As nation awaits the latest Apple gadget with eager tech-heads already placing their pre-sale orders, new research from PwC in Scotland has shown that almost half of Scots workers would consider wearing a smartwatch from their employer if their data was used to improve things such as working hours, stress levels and where they can work from.

The analysis shows that four in 10 Scots (39 per cent / UK – 44 per cent) would use wearable technology from their employer, with this number rising to almost half (48 per cent) if people know the information will be used to improve their wellbeing at work.

Flexible working hours, free health screening and health and fitness incentives are the benefits people are most willing to share their personal data for.

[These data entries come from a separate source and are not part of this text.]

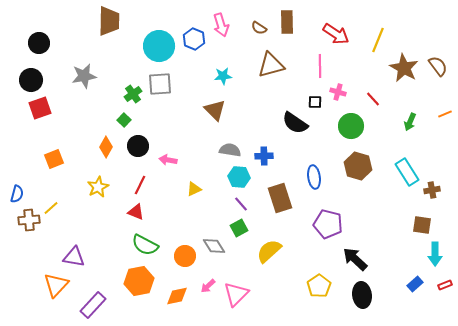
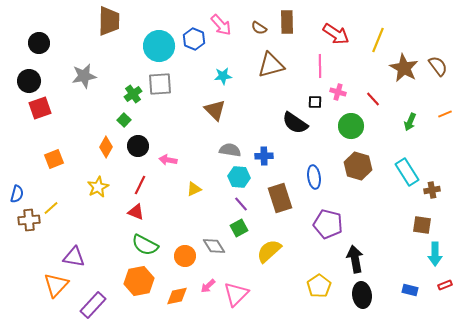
pink arrow at (221, 25): rotated 25 degrees counterclockwise
black circle at (31, 80): moved 2 px left, 1 px down
black arrow at (355, 259): rotated 36 degrees clockwise
blue rectangle at (415, 284): moved 5 px left, 6 px down; rotated 56 degrees clockwise
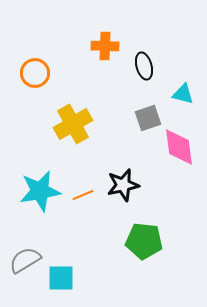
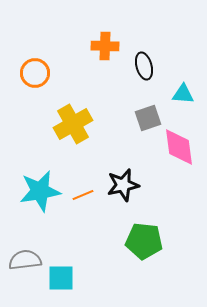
cyan triangle: rotated 10 degrees counterclockwise
gray semicircle: rotated 24 degrees clockwise
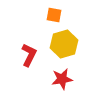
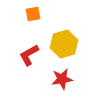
orange square: moved 21 px left, 1 px up; rotated 21 degrees counterclockwise
red L-shape: rotated 145 degrees counterclockwise
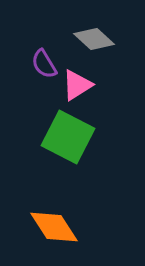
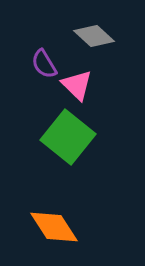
gray diamond: moved 3 px up
pink triangle: rotated 44 degrees counterclockwise
green square: rotated 12 degrees clockwise
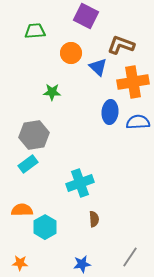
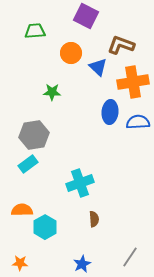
blue star: rotated 18 degrees counterclockwise
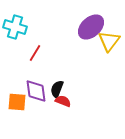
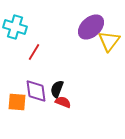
red line: moved 1 px left, 1 px up
red semicircle: moved 1 px down
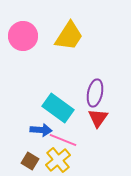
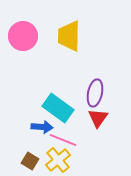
yellow trapezoid: rotated 148 degrees clockwise
blue arrow: moved 1 px right, 3 px up
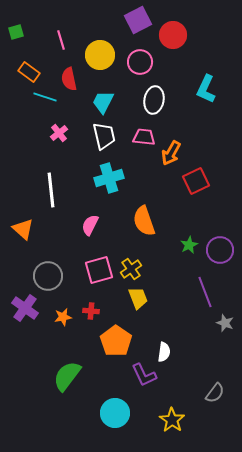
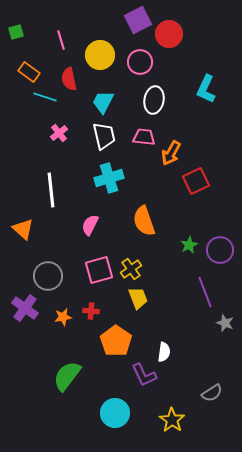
red circle: moved 4 px left, 1 px up
gray semicircle: moved 3 px left; rotated 20 degrees clockwise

Gwyneth Scholefield, human resource services director, PwC in Scotland, said: “Employers looking for genuine opportunities to manage and motivate people can now gather data through a range of different tools and technology. Giving employees wearable devices, for example, could be an innovative and powerful way for organisations to better understand their workforce and tailor working patterns, benefits and office life to their individual needs.

“The challenge for employers, however, is not only to generate real insights from this data but to ensure they keep that it secure and manage it responsibly. For those who do this well, the outcome could be more engaged, happy and higher performing employees.”

The report reveals that trust is the main barrier to people being willing to share their personal data with their employer.

For those people who opted for none of the benefits on offer in exchange for their data, one in three (35 per cent / UK – 41 per cent) said that not only do they not trust their employer not to use the data against them in some way but they also don’t trust their employer to use the data for their benefit.

Gwyneth Scholefield added:  “While many workers remain suspicious about giving their employers access to their personal data, this can be overcome. Our research shows that most people can be persuaded if they can see clear personal or workplace benefits, and if the data is anonymised and shared at an aggregate level, rather than being personalised.

“How employers communicate what they are doing with their staff and the benefits they can offer is key to helping to fill the trust gap. Setting clear rules about how the data is acquired, used and shared is just as vital in ensuring they have the trust of their people.”

PwC also found that the younger generation of millennial workers (born between 1980 - 1995) are the most comfortable sharing their personal data from a smartwatch. Despite privacy concerns, six in 10 would be happy to use a work-supplied smartwatch and this rises to seven in 10 if they’re getting a better work deal in return.

Interestingly, Generation X workers (born between 1960 and 1980) could be persuaded to use a smartwatch, but only on condition of a better work deal. Only 38 per cent of this generation would accept a piece of wearable technology from their employer in exchange for sharing their data, but this rises to over half (51 per cent) if the data is being collected to improve work conditions. People aged over 55 are the most sceptical, with 40 per cent willing to take up this offer.